* _Screenshot grounding data_:

^^^^^^^^^^^^^^^^

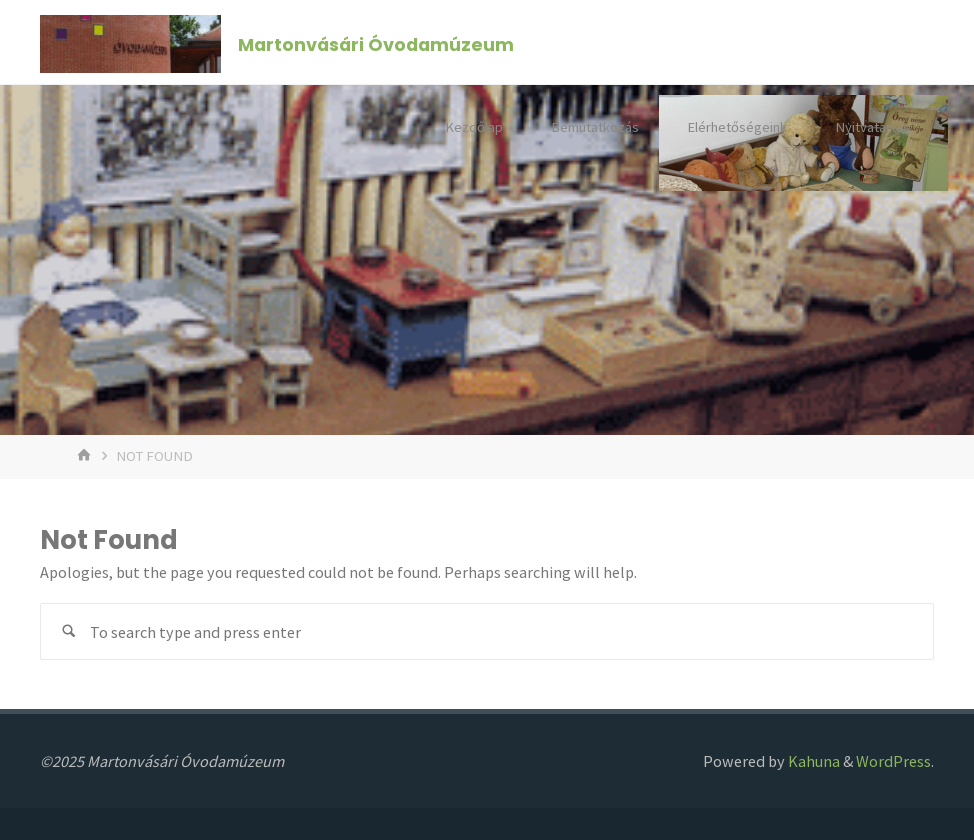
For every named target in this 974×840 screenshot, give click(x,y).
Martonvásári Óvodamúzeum (376, 43)
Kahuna (812, 761)
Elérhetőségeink (737, 127)
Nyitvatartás (872, 127)
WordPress (893, 761)
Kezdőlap (474, 127)
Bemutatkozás (595, 127)
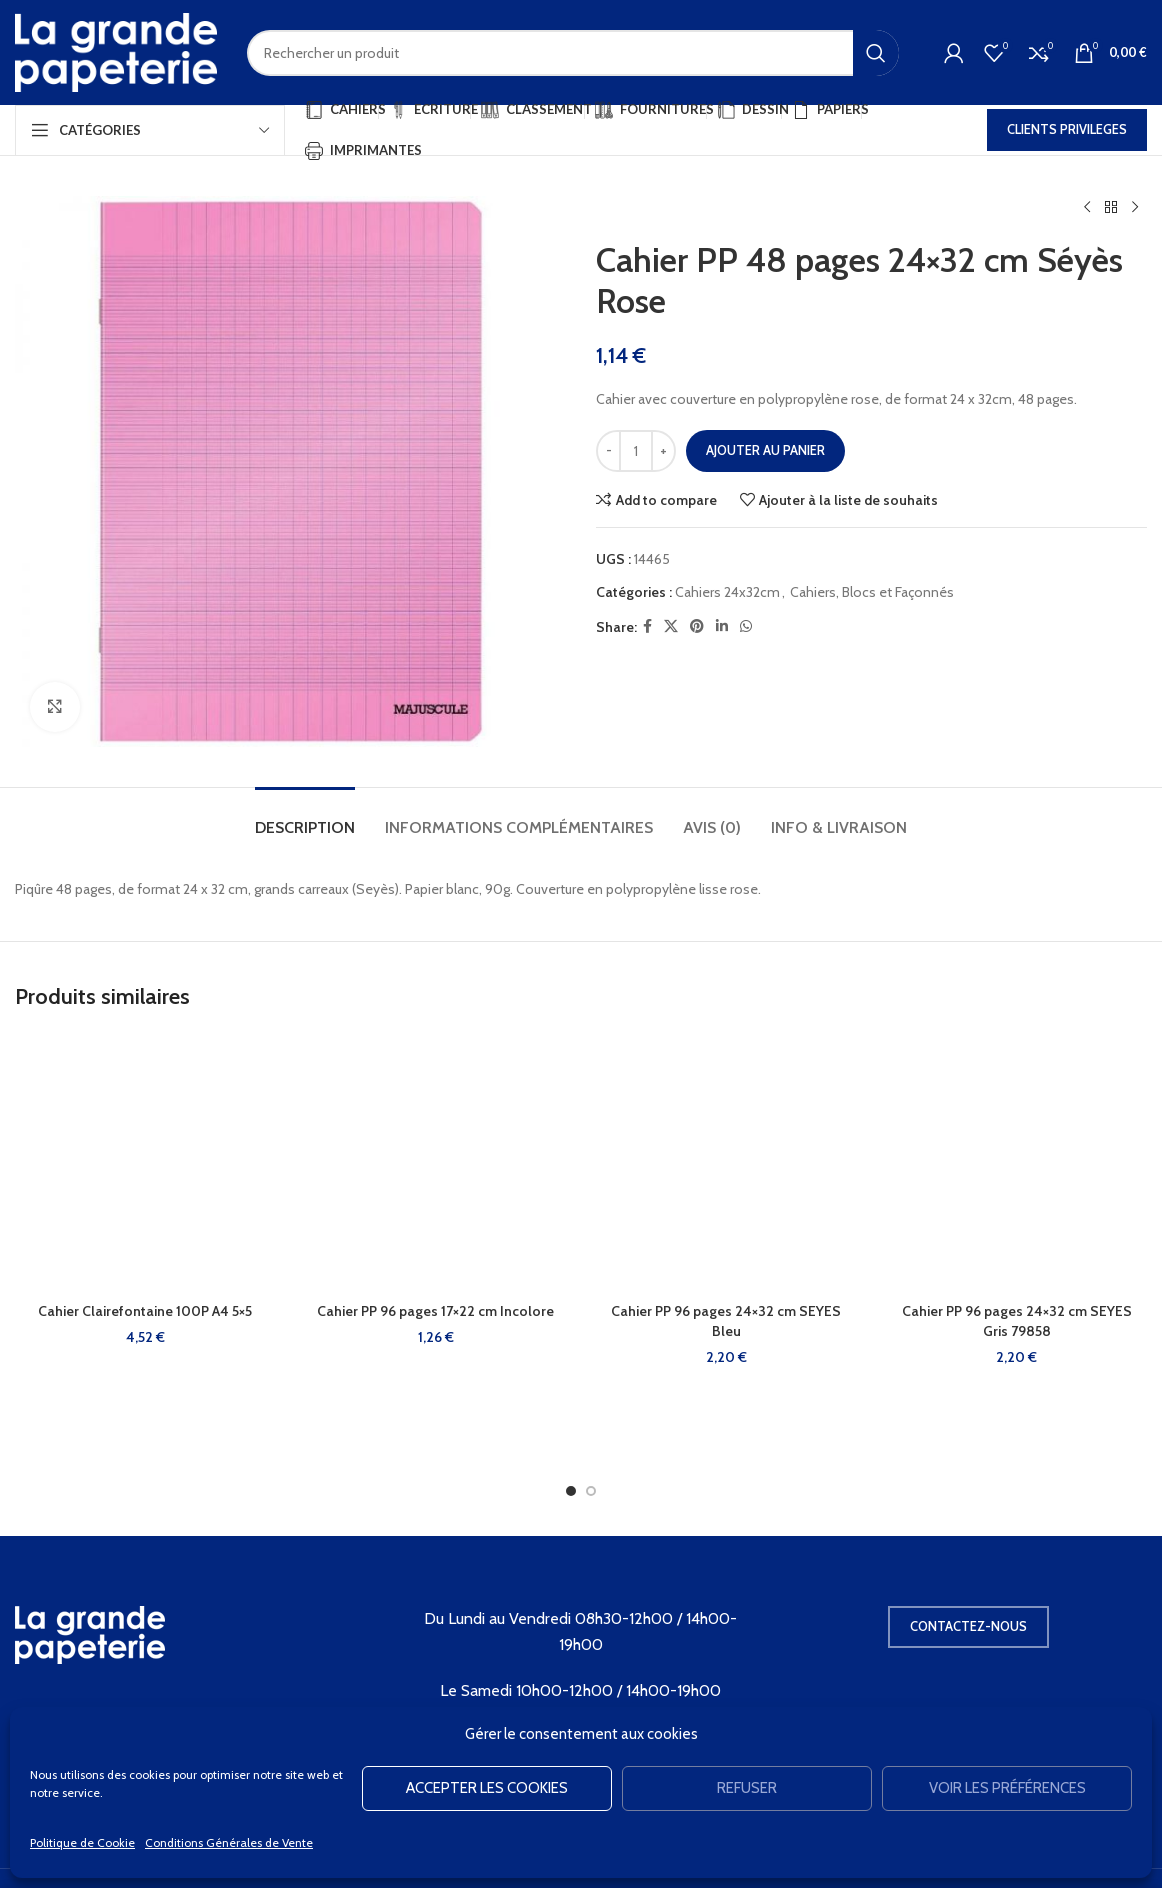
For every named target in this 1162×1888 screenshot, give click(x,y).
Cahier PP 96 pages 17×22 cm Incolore (435, 1311)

^^^^^^^^^^^^^^^^

* _EXERCISE BRIEF_:
From the lines above, copy those that contain the word "give".

* _OUTPUT FOR THIS EXERCISE_:
For every named target in this 974×840 screenshot, give click(x,y).
For every named target in this 1162×1888 screenshot, give click(x,y).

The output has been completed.